The availability of manpower was one of the most significant resources that brought the North to victory. In total population, the North outnumbered the South by 2 to 1, which was reflected in armed strength. There were career soldiers and volunteers. The North organized recruitment camps. The very first Union regiment came out of the state of Massachusetts. Northern soldiers organized for battle, security, and protection, especially at the rivers, railroads, and the area surrounding Washington D.C. When the South sabotaged telegraph lines, destroyed railroad bridges, or damaged ships, the North could send workers for repair and reconstruction. When Lincoln needed more men, he was able to order a new supply.
Each side could boast skillful leadership including commanding leaders Ulysses S. Grant and Robert E. Lee, highly trained at West Point but chose which side to fight, based upon loyalty. Training of soldiers, on the other hand, varied greatly. Conviction was noteworthy but sometimes questionable due to drunkenness and inappropriate behavior. Regardless, thousands of soldiers went into battle inadequately outfitted and ill-prepared. While attempting to reclaim western Virginia in 1862 against the North’s General George McClellan, Confederate soldiers were observed to be exposed and vulnerable. Furthermore, many were weak and sickened from disease.

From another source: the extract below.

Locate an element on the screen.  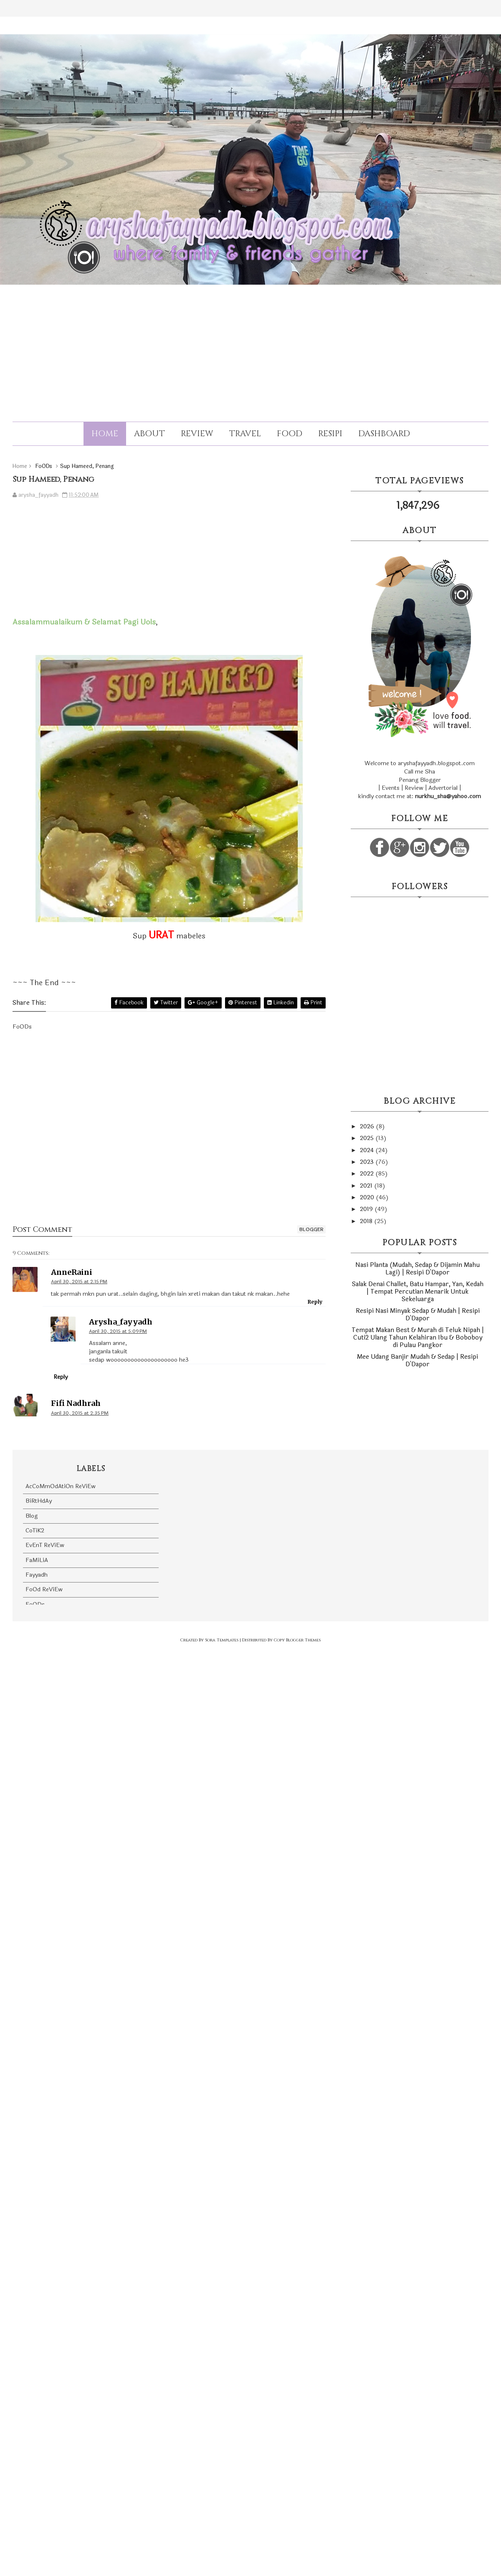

Directing them all was President Abraham Lincoln who exercised his authority and knowledge of the Constitution, helping to facilitate a Northern victory. At the onset, he arrested underground secessionists and other defiant activity, holding them under Article I, Section 9. He imprisoned Southern privateers as well, deeming them rebels and pirates. After the Battle of Antietam, September 1862, Abraham Lincoln delivered the infamous Emancipation Proclamation. As of January 1, 1863, all slaves became free from any slave or rebellious state. The Proclamation not only released indentured laborers in the South, it allowed 186,000 newly freed males to enlist in the Civil War, providing additional military strength to the Union army.
The issue of slavery was at the core of the American Civil War. The South felt so strongly in their belief that they were willing to rebel, to secede in order to continue the traditional aristocratic life they had enjoyed. There was much at stake and they were confident they could win. Yet the South had no means of winning. The best they could hope for was to avoid great loss.
For Lincoln and much of the North, allowing slavery to continue was a violation of the Constitution. Their convictions lie not, as much, in taking slavery away, but upholding the Constitution, reinforcing the integrity of our forefathers’ vision, and securing a united nation. They had to go to war. It was not an easy victory. Hundreds upon thousands of lives were lost. In the Spring of 1865, the American Civil War ended as General Lee and the Confederate army surrendered. Abraham Lincoln did not live to see the end of the war, but history would still remember him as one of our nation’s greatest heroes.